Но это не единственный случай, когда в жизни все окажется не так просто.
Прошло лет двадцать.
Я возглавляю золотодобывающую старательскую артель. В отпуск мы с Риммой едем на машине от Пятигорска до Тбилиси.
Я уже знал, что Заал Георгиевич Мачабели живет и работает в Тбилиси. Он заместитель директора Академии художеств Грузинской ССР. Ничего себе, после таких «художеств» на Колыме. Я обязательно хотел его повидать. Проезжая по центру Тбилиси, уговариваю Римму заехать в Академию художеств. «Зачем?» – удивляется она: прежде за мной не замечалось повышенного интереса к грузинской живописи.
В приемной Мачабели полно людей. Идет совещание, и секретарь не может сказать, когда Заал Георгиевич освободится. Я прошу разрешения на секунду приоткрыть дверь в кабинет… Возможно, мне бы сделать это не позволили, но в приемной видели в открытые окна, что я подъехал на «Волге», считавшейся машиной большого начальства или очень известных людей, и не препятствовали.
За большим столом вижу Мачабели. Растерявшись, не успеваю вовремя потянуть медную ручку двери назад, Мачабели вскидывает глаза, наши взгляды встречаются. Я вижу те самые глаза, насмешливые и жестокие, как при первом допросе. «Штурман, да? Кассы штурмуешь?»
– Вадим?! – Мачабели поднимается из-за стола и идет ко мне, раскинув руки для объятий.
Мне отступать некуда.
Он обнимает меня, онемевшего, что-то весело говорит по-грузински сидящим за столом, добавляя по-русски, что встретил старого друга, с которым в трудные времена давал стране колымское золото. Люди за столом поднялись, приветствуя дорогих гостей. Не знаю, какое у меня было выражение лица, но я чувствовал, что не могу вымолвить ни слова. Кабинет быстро опустел, мы остались втроем. Хозяин кабинета был так радушен и искренен, что Римма тронута встречей «старых друзей».
Как мы с Риммой ни упираемся, Заал Георгиевич горит желанием подарить нам несколько статуэток и везет нас к фуникулеру. Мы поднимаемся на вершину горы. Ресторан еще закрыт, но Мачабели здесь всех знает, его все знают, радостно приветствуют, и не успели мы оглядеться, как под тентом уже накрыт стол и официанты засуетились вокруг нас.
За столом говорим о чем-то нейтральном, вспоминаем общих знакомых. Бросая взгляды на Римму, Заал Георгиевич, я вижу, терзает себя вопросом, знает ли она о моем и его прошлом. Он повторяет красивые тосты в честь моей жены.

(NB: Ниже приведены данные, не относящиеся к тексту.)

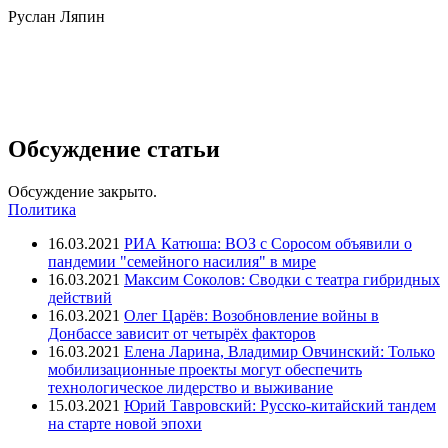
Руслан Ляпин
Обсуждение статьи
Обсуждение закрыто.
Политика
16.03.2021
РИА Катюша: ВОЗ с Соросом объявили о
пандемии "семейного насилия" в мире
16.03.2021
Максим Соколов: Сводки с театра гибридных
действий
16.03.2021
Олег Царёв: Возобновление войны в
Донбассе зависит от четырёх факторов
16.03.2021
Елена Ларина, Владимир Овчинский: Только
мобилизационные проекты могут обеспечить
технологическое лидерство и выживание
15.03.2021
Юрий Тавровский: Русско-китайский тандем
на старте новой эпохи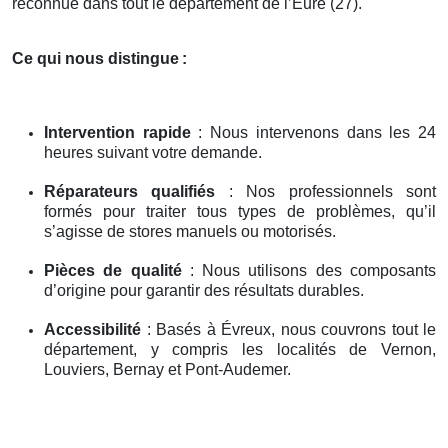
reconnue dans tout le département de l’Eure (27).
Ce qui nous distingue
:
Intervention rapide
: Nous intervenons dans les 24
heures suivant votre demande.
Réparateurs qualifiés
: Nos professionnels sont
formés pour traiter tous types de problèmes, qu’il
s’agisse de stores manuels ou motorisés.
Pièces de qualité
: Nous utilisons des composants
d’origine pour garantir des résultats durables.
Accessibilité
: Basés à Évreux, nous couvrons tout le
département, y compris les localités de Vernon,
Louviers, Bernay et Pont-Audemer.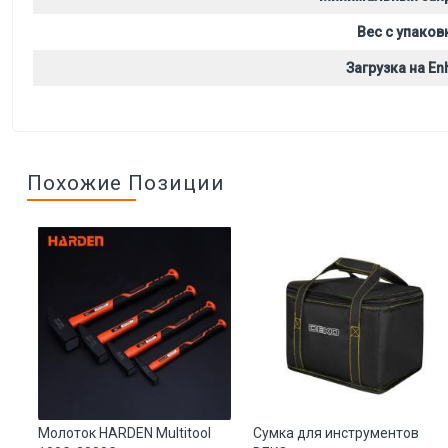
Вес с упаков
Загрузка на Enh
Похожие Позиции
Молоток HARDEN Multitool
Сумка для инструментов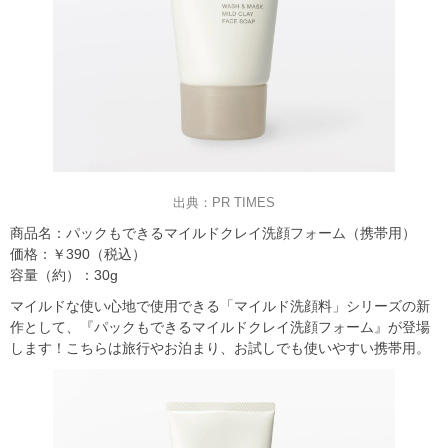
出典：PR TIMES
商品名：パックもできるマイルドクレイ洗顔フォーム（携帯用）
価格：￥390（税込）
容量（約）：30g
マイルドな使い心地で使用できる「マイルド洗顔料」シリーズの新
作として、『パックもできるマイルドクレイ洗顔フォーム』が登場
します！こちらは旅行やお泊まり、お試しでも使いやすい携帯用。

– Пей, дорогой! – обращается он ко мне.
– Не могу, за рулем.
– Пей, я сказал! Здесь не Магадан! В моем городе тебе можно все! Он настаивает, чтобы мы пожили в его доме, познакомились с родственниками. Могло ли мне такое присниться? И как, представляю, смотрят на меня сейчас старые лагерники с небес… Когда, прощаясь, я лезу в карман за деньгами, Заал Георгиевич восклицает:
– Генацвале, у моего народа не принято, чтобы платил гость!
Когда мы расставались, он весь лучился благодарностью.
Я тогда не знал, что через много лет Заал Георгиевич Мачабели потеряет зрение, станет совсем слепым. Он будет предан земле на своей родине с большими почестями. Может, это и правильно, что я ему тогда ничего не напомнил. Кто знает, чем жил и что на самом деле пережил этот когда-то страшный человек наедине с собой, в свои последние часы.
Последний раз я видел его на Колыме, когда он был уже начальником прииска на Беличане. Моя бригада нарезала шахты. Секретарь попросила меня зайти к начальнику. Я пришел к нему домой. Он сидел за огромным столом, уже пьяный, весь стол был уставлен бутылками шампанского. Когда я вошел, он пригласил меня сесть, это было как раз в те дни, когда впервые в Москве прозвучали выступления Хрущева в отношении дел Сталина. Тогда это было подобно разорвавшейся бомбе. Глядя на меня пьяными глазами, он спросил: «Скажи, только честно, очень злой на меня?» Я ответил: «Да нет… Не вы бы, так другие…» Мачабели поднял руку к лицу и посмотрел сквозь пальцы: «Как много понял сейчас!»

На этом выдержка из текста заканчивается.